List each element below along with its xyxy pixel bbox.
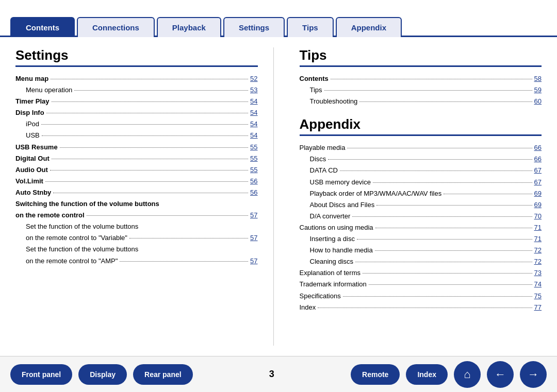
toc-page[interactable]: 73: [534, 267, 542, 279]
toc-entry: Specifications75: [300, 291, 542, 302]
toc-page[interactable]: 71: [534, 222, 542, 233]
toc-page[interactable]: 67: [534, 165, 542, 176]
toc-entry: About Discs and Files69: [300, 199, 542, 211]
toc-label: Disp Info: [15, 107, 44, 118]
toc-dots: [331, 79, 532, 79]
display-btn[interactable]: Display: [78, 364, 127, 385]
toc-entry: Inserting a disc71: [300, 233, 542, 245]
toc-dots: [369, 284, 532, 285]
toc-dots: [359, 101, 532, 102]
toc-entry: Trademark information74: [300, 279, 542, 290]
toc-page[interactable]: 67: [534, 177, 542, 188]
toc-label: Set the function of the volume buttons: [26, 244, 138, 255]
toc-label: Index: [300, 302, 316, 313]
toc-dots: [50, 170, 248, 171]
toc-dots: [46, 113, 248, 113]
toc-page[interactable]: 56: [250, 187, 257, 198]
toc-label: USB: [26, 130, 40, 141]
toc-page[interactable]: 55: [250, 142, 257, 153]
toc-page[interactable]: 59: [534, 84, 542, 96]
remote-btn[interactable]: Remote: [351, 364, 400, 385]
toc-entry: Menu map52: [15, 73, 258, 84]
toc-dots: [74, 90, 248, 91]
top-tabs: Contents Connections Playback Settings T…: [0, 0, 557, 37]
toc-label: DATA CD: [310, 165, 338, 176]
toc-dots: [376, 205, 532, 206]
toc-page[interactable]: 54: [250, 130, 257, 141]
toc-dots: [373, 182, 532, 183]
toc-page[interactable]: 70: [534, 211, 542, 222]
toc-dots: [375, 250, 532, 251]
toc-page[interactable]: 54: [250, 107, 257, 118]
toc-dots: [129, 238, 248, 238]
tab-settings[interactable]: Settings: [223, 17, 285, 37]
toc-entry: Vol.Limit56: [15, 176, 258, 187]
toc-page[interactable]: 57: [250, 210, 257, 221]
tips-toc: Contents58Tips59Troubleshooting60: [300, 73, 542, 107]
tab-tips[interactable]: Tips: [287, 17, 334, 37]
tab-connections[interactable]: Connections: [77, 17, 155, 37]
toc-page[interactable]: 77: [534, 302, 542, 313]
toc-label: Playback order of MP3/WMA/AAC/WAV files: [310, 188, 442, 199]
tab-playback[interactable]: Playback: [157, 17, 221, 37]
toc-page[interactable]: 74: [534, 279, 542, 290]
toc-dots: [42, 135, 248, 136]
toc-page[interactable]: 60: [534, 96, 542, 107]
appendix-title: Appendix: [300, 116, 542, 136]
toc-label: on the remote control to "Variable": [26, 232, 127, 244]
toc-page[interactable]: 72: [534, 256, 542, 267]
settings-title: Settings: [15, 47, 258, 67]
toc-page[interactable]: 54: [250, 118, 257, 130]
toc-label: Inserting a disc: [310, 233, 355, 245]
toc-label: Explanation of terms: [300, 267, 361, 279]
toc-label: Timer Play: [15, 96, 50, 107]
toc-page[interactable]: 57: [250, 255, 257, 267]
toc-entry: DATA CD67: [300, 165, 542, 176]
toc-page[interactable]: 55: [250, 153, 257, 164]
home-btn[interactable]: ⌂: [454, 361, 481, 388]
toc-page[interactable]: 54: [250, 96, 257, 107]
toc-dots: [357, 239, 532, 240]
toc-dots: [45, 181, 248, 182]
settings-toc: Menu map52Menu operation53Timer Play54Di…: [15, 73, 258, 267]
toc-label: Cautions on using media: [300, 222, 373, 233]
toc-entry: on the remote control to "Variable"57: [15, 232, 258, 244]
tab-contents[interactable]: Contents: [10, 17, 75, 37]
toc-page[interactable]: 69: [534, 188, 542, 199]
toc-page[interactable]: 66: [534, 142, 542, 154]
tips-title: Tips: [300, 47, 542, 67]
toc-page[interactable]: 72: [534, 245, 542, 256]
settings-section: Settings Menu map52Menu operation53Timer…: [15, 47, 274, 346]
tab-appendix[interactable]: Appendix: [336, 17, 402, 37]
front-panel-btn[interactable]: Front panel: [10, 364, 72, 385]
toc-label: Digital Out: [15, 153, 50, 164]
toc-dots: [41, 124, 248, 125]
toc-label: About Discs and Files: [310, 199, 375, 211]
toc-entry: D/A converter70: [300, 211, 542, 222]
toc-page[interactable]: 57: [250, 232, 257, 244]
toc-page[interactable]: 66: [534, 154, 542, 165]
toc-label: Tips: [310, 84, 322, 96]
toc-entry: Set the function of the volume buttons: [15, 244, 258, 255]
toc-page[interactable]: 58: [534, 73, 542, 84]
toc-page[interactable]: 71: [534, 233, 542, 245]
toc-dots: [347, 148, 532, 148]
toc-label: Troubleshooting: [310, 96, 358, 107]
toc-page[interactable]: 69: [534, 199, 542, 211]
forward-btn[interactable]: →: [520, 361, 547, 388]
toc-entry: Audio Out55: [15, 164, 258, 176]
toc-page[interactable]: 53: [250, 84, 257, 96]
toc-page[interactable]: 56: [250, 176, 257, 187]
toc-page[interactable]: 75: [534, 291, 542, 302]
home-icon: ⌂: [464, 368, 470, 381]
toc-entry: Playable media66: [300, 142, 542, 154]
toc-label: Menu map: [15, 73, 48, 84]
index-btn[interactable]: Index: [406, 364, 448, 385]
toc-page[interactable]: 55: [250, 164, 257, 176]
toc-page[interactable]: 52: [250, 73, 257, 84]
toc-entry: Index77: [300, 302, 542, 313]
toc-entry: Contents58: [300, 73, 542, 84]
toc-entry: Disp Info54: [15, 107, 258, 118]
rear-panel-btn[interactable]: Rear panel: [133, 364, 193, 385]
back-btn[interactable]: ←: [487, 361, 514, 388]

> _YOUR OBJECTIVE_: Give the total number of lines in the entries that contain the word "Playback", with no other words.

> _TASK RESULT_: 3